Anywhere from a minute or two (in a chat) to 57 years, if it’s something I’ve been wrestling with my whole life.

eury132 karma

Hi Carolyn - I just wanted to say I've been a reader of your column for many years and I appreciate your empathy and point of view. There have been a number of times I've taken your words to heart, even when they were responding to someone else's letter.

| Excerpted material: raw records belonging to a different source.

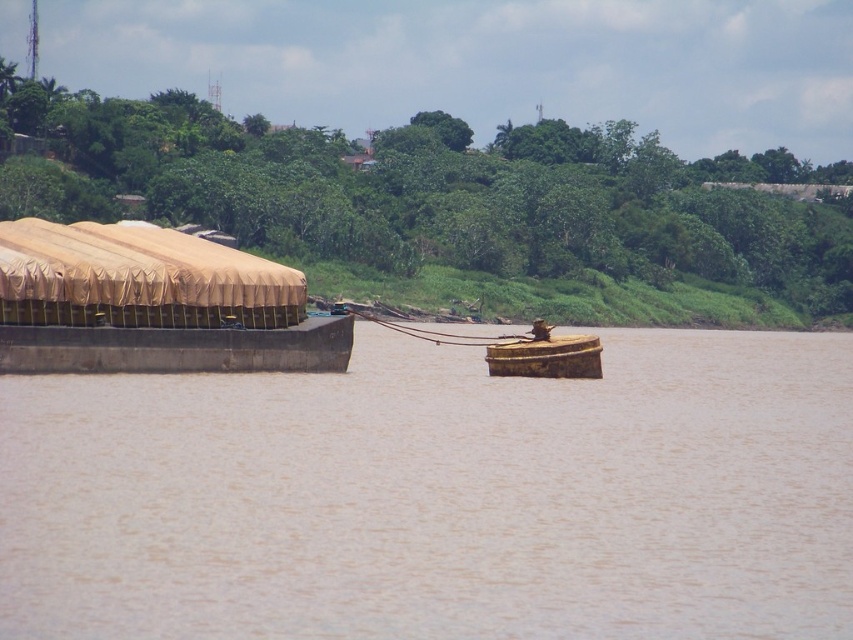 Question: Which point appears farthest from the camera in this image?

Choices:
 (A) (7, 339)
 (B) (479, 588)

Answer: (A)

Question: Considering the relative positions of brown matte barge at left and tan canvas boat at left in the image provided, where is brown matte barge at left located with respect to tan canvas boat at left?

Choices:
 (A) right
 (B) left

Answer: (A)

Question: Does brown matte barge at left have a greater width compared to tan canvas boat at left?

Choices:
 (A) no
 (B) yes

Answer: (B)

Question: Which of the following is the closest to the observer?

Choices:
 (A) brown matte barge at left
 (B) tan canvas boat at left

Answer: (A)

Question: Is brown matte barge at left wider than tan canvas boat at left?

Choices:
 (A) yes
 (B) no

Answer: (A) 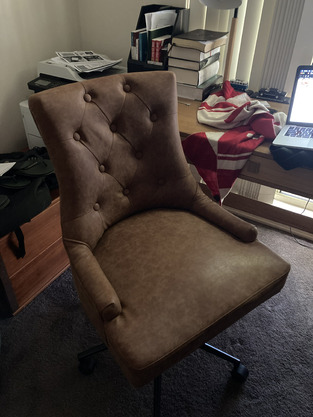 You are a GUI agent. You are given a task and a screenshot of the screen. Output one action in this format:
    pyautogui.click(x=<x>, y=<y>)
    Task: Click on the laptop screen
    The width and height of the screenshot is (313, 417).
    Given the screenshot: What is the action you would take?
    pyautogui.click(x=303, y=102) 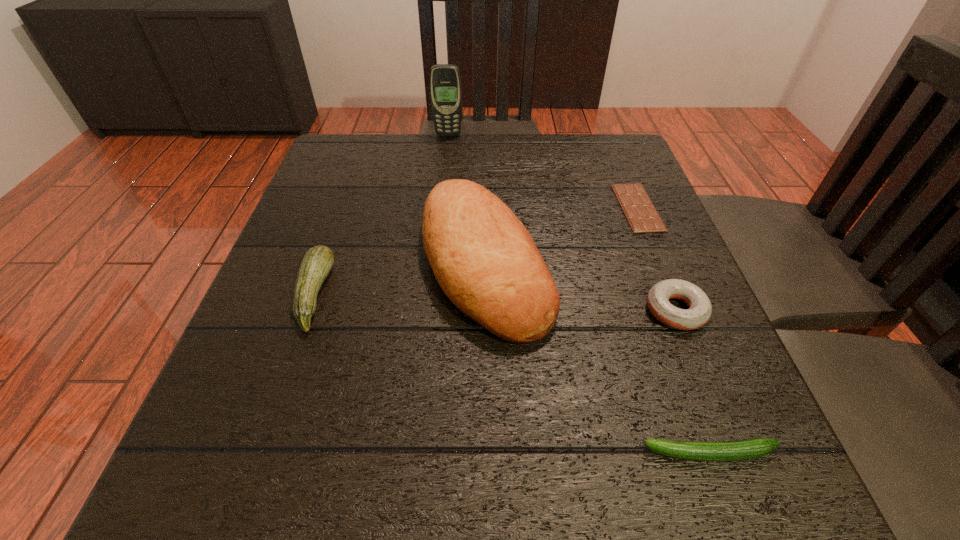 At what (x,y) coordinates should I click in order to perform the action: click on object situated at the left edge. Please return your answer as a coordinate pair (x, y). Image resolution: width=960 pixels, height=540 pixels. Looking at the image, I should click on (318, 261).

Identify the location of doughnut located in the right edge section of the desktop. (700, 308).

Identify the location of zucchini positioned at the right edge. (752, 448).

Where is `chocolate bar located in the right edge section of the desktop`? The height and width of the screenshot is (540, 960). chocolate bar located in the right edge section of the desktop is located at coordinates (642, 216).

Identify the location of object that is at the far right corner. (642, 216).

Where is `object situated at the near right corner`? This screenshot has width=960, height=540. object situated at the near right corner is located at coordinates (752, 448).

In the image, there is a desktop. Where is `vacant space at the far edge`? This screenshot has height=540, width=960. vacant space at the far edge is located at coordinates tap(525, 164).

I want to click on free space at the near edge, so [629, 496].

You are a GUI agent. You are given a task and a screenshot of the screen. Output one action in this format:
    pyautogui.click(x=<x>, y=<y>)
    Task: Click on the blank space at the left edge
    The height and width of the screenshot is (540, 960).
    Given the screenshot: What is the action you would take?
    pyautogui.click(x=356, y=190)

The width and height of the screenshot is (960, 540). In order to click on vacant space at the right edge of the desktop in this screenshot , I will do `click(636, 286)`. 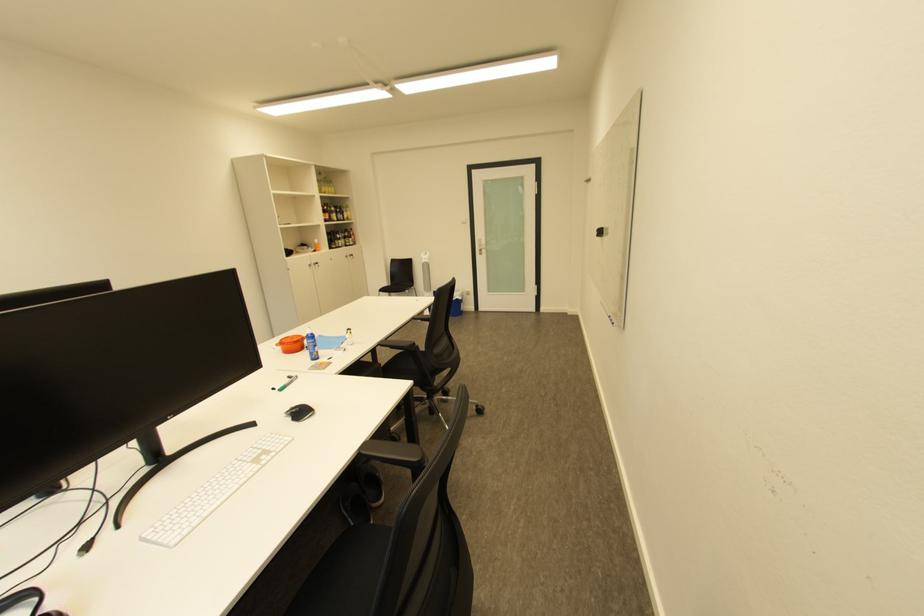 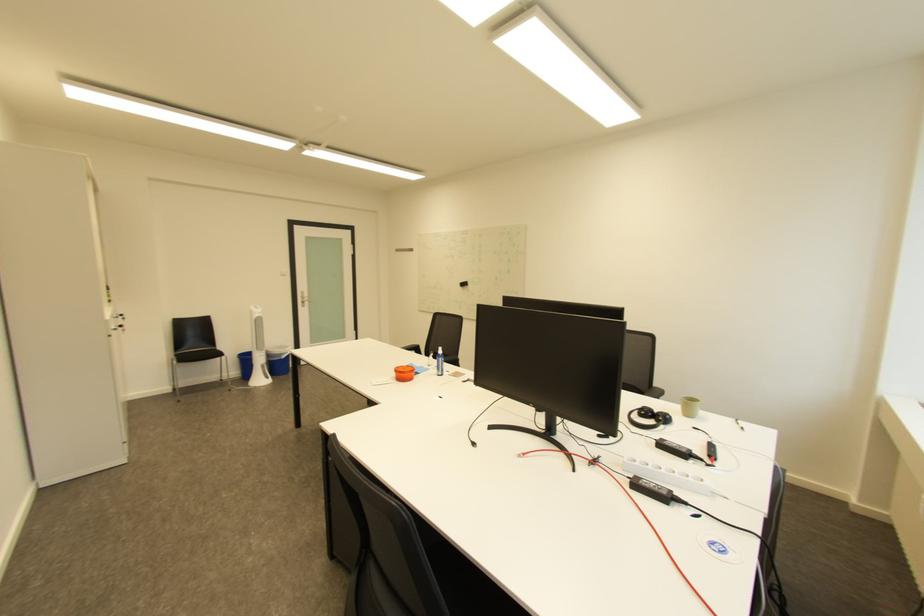 Question: I am providing you with two images of the same scene from different viewpoints. Which of the following objects are not visible in image2?

Choices:
 (A) black headphones
 (B) blue patterned vase
 (C) black computer mouse
 (D) orange lidded container

Answer: (C) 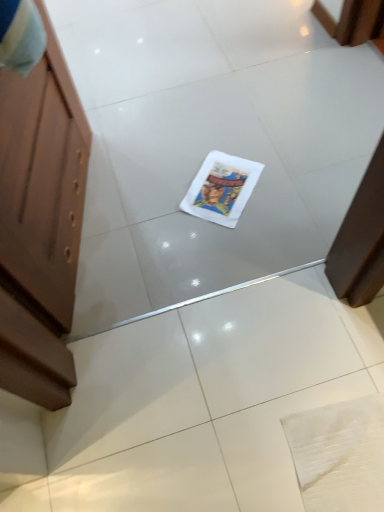 This screenshot has width=384, height=512. I want to click on white paper comic book at center, so click(221, 188).

Describe the element at coordinates (221, 188) in the screenshot. I see `white paper comic book at center` at that location.

What is the approximate width of white paper comic book at center?

white paper comic book at center is 11.59 inches in width.

The image size is (384, 512). What are the coordinates of `white paper comic book at center` in the screenshot? It's located at (221, 188). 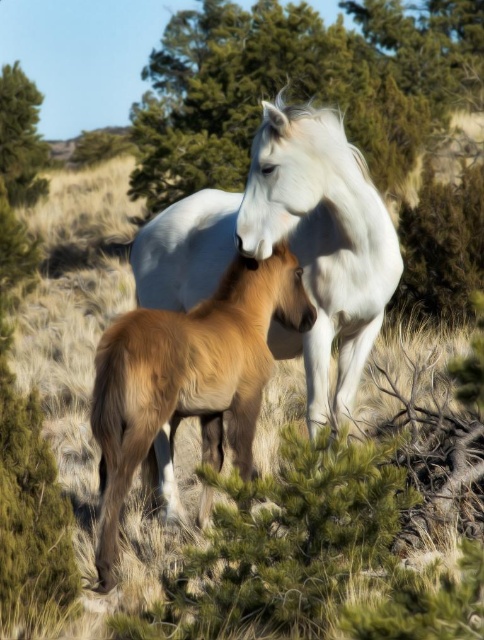 Question: Can you confirm if green leafy tree at upper center is smaller than white glossy horse at center?

Choices:
 (A) yes
 (B) no

Answer: (B)

Question: Which object appears farthest from the camera in this image?

Choices:
 (A) green leafy tree at upper left
 (B) brown fuzzy foal at center
 (C) green leafy tree at upper center

Answer: (A)

Question: Which of these objects is positioned closest to the white glossy horse at center?

Choices:
 (A) green leafy tree at upper center
 (B) brown fuzzy foal at center

Answer: (B)

Question: Observing the image, what is the correct spatial positioning of green leafy tree at upper center in reference to white glossy horse at center?

Choices:
 (A) above
 (B) below

Answer: (A)

Question: Estimate the real-world distances between objects in this image. Which object is closer to the green leafy tree at upper left?

Choices:
 (A) white glossy horse at center
 (B) brown fuzzy foal at center

Answer: (A)

Question: Is green leafy tree at upper center above green leafy tree at upper left?

Choices:
 (A) yes
 (B) no

Answer: (A)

Thank you for doing what you do!

P.S. Okay, fine, one question - is Nick Galifianakis as funny in person as his comics indicate?

washingtonpost2 karma

Nick is genuinely funny in person. To self-credit where due, we co-write the cartoon lines, to make sure the humor in them both stands alone and complements the column. But the images he comes up with to give them life, those subtle expressions, are his. By the way, he has done a workshop or two as an adult, but otherwise he’s entirely self-taught. Astonishing talent.

Askymojo2 karma

Hi Carolyn, I've been reading your column since it first started and I was a high schooler with ink-stained fingertips from real actual newspapers. Some of your earlier columns especially had this unique way of framing your arguments in this circular manner that more led the reader to their conclusion vs just telling them what to conclude. I really learned a lot about how to express my feelings in a healthy way from you. Reading your column is likely a daily meditation to me now.

My question to you is this, what are you interactions like with members of the public who meet you? I'm sure it must be a strange experience if you meet someone like me who is a perfect stranger to you, and yet to me you feel almost like a big sister. How do you deal with those para-social dynamics? Have your moments of recognition been mostly positive or not, and do people sometimes want to put you on the spot for advice?

washingtonpost1 karma

These have been entirely positive for the simple reason that they’re a ridiculous privilege and compliment. (Well, that and no one has yet come up to me with ill intent.) At the same time, I am an introverted creature who used a spousal job opportunity to go hide someplace where I have little name or face recognition, and I don’t mention what I do unless asked. So there’s that.
At the risk of sounding like Stuart Smalley, thank you so much for the affirmation.

wsch2 karma

How do you know the people writing to you are seeking genuine advice and not just making up a story?

washingtonpost1 karma

I don’t.

Illustrious-Egg-432 karma

When you go to social gatherings do friends/family ask you for advice? If they do, how do you respond?

washingtonpost1 karma

It is very rare for my friends and family to treat me differently based on what I do.

saki44442 karma

Have you ever edited down a LW’s question if it’s too long (or for any other reason)?

washingtonpost2 karma

I edit letters down for length all the time. I have a tight word count and letters often are longer than my allotment for the entire column. I don’t edit “for any other reason” (except errors) if it might affect the writer’s intent.

jacquilynne1 karma

Which do you enjoy more - quickfire answers in the weekly chat or the (presumably) less frenzied pace of the column?

washingtonpost2 karma

I’m glad for both. Each is a respite from the other. Quick answers can be stressful but the slow ones can be quicksand.

Ask_me_4_a_story-10 karma

Do you feel bad working for a terrible person like Jeff Bezos?

washingtonpost17 karma

I do not. I have been at The Washington Post for a long time, so I know what it was like back when Ben Bradlee strode through the newsroom, and when Craigslist killed classified ads and brought the whole newspaper business to its knees. I saw the difference when Don Graham, whom I respect immensely, brought Jeff Bezos in to inject cash into the operation. Just in general, I can hold agreement and disagreement in the same opinion of someone. Comes in handy.